▶ **EXERCISE INSTRUCTIONS**:
When you retype the entries, keep each one exact and leave out the pictures.

▶ **DATA FOR THE TASK**:
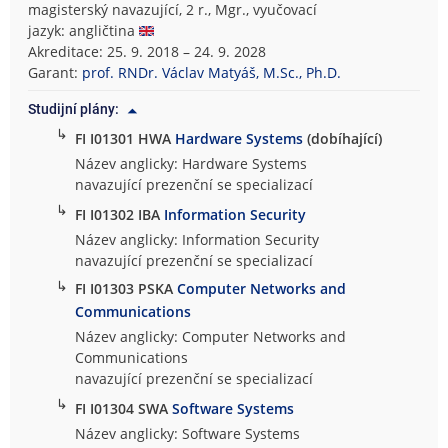
magisterský navazující, 2 r., Mgr., vyučovací
jazyk: angličtina
Akreditace: 25. 9. 2018 – 24. 9. 2028
Garant:
prof. RNDr. Václav Matyáš, M.Sc., Ph.D.
Studijní plány:
↳
FI I01301 HWA
Hardware Systems
(dobíhající)
Název anglicky: Hardware Systems
navazující prezenční se specializací
↳
FI I01302 IBA
Information Security
Název anglicky: Information Security
navazující prezenční se specializací
↳
FI I01303 PSKA
Computer Networks and
Communications
Název anglicky: Computer Networks and
Communications
navazující prezenční se specializací
↳
FI I01304 SWA
Software Systems
Název anglicky: Software Systems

▶ **EXERCISE OUTPUT**:
magisterský navazující, 2 r., Mgr., vyučovací
jazyk: angličtina
Akreditace: 25. 9. 2018 – 24. 9. 2028
Garant:
prof. RNDr. Václav Matyáš, M.Sc., Ph.D.
Studijní plány:
↳
FI I01301 HWA
Hardware Systems
(dobíhající)
Název anglicky: Hardware Systems
navazující prezenční se specializací
↳
FI I01302 IBA
Information Security
Název anglicky: Information Security
navazující prezenční se specializací
↳
FI I01303 PSKA
Computer Networks and
Communications
Název anglicky: Computer Networks and
Communications
navazující prezenční se specializací
↳
FI I01304 SWA
Software Systems
Název anglicky: Software Systems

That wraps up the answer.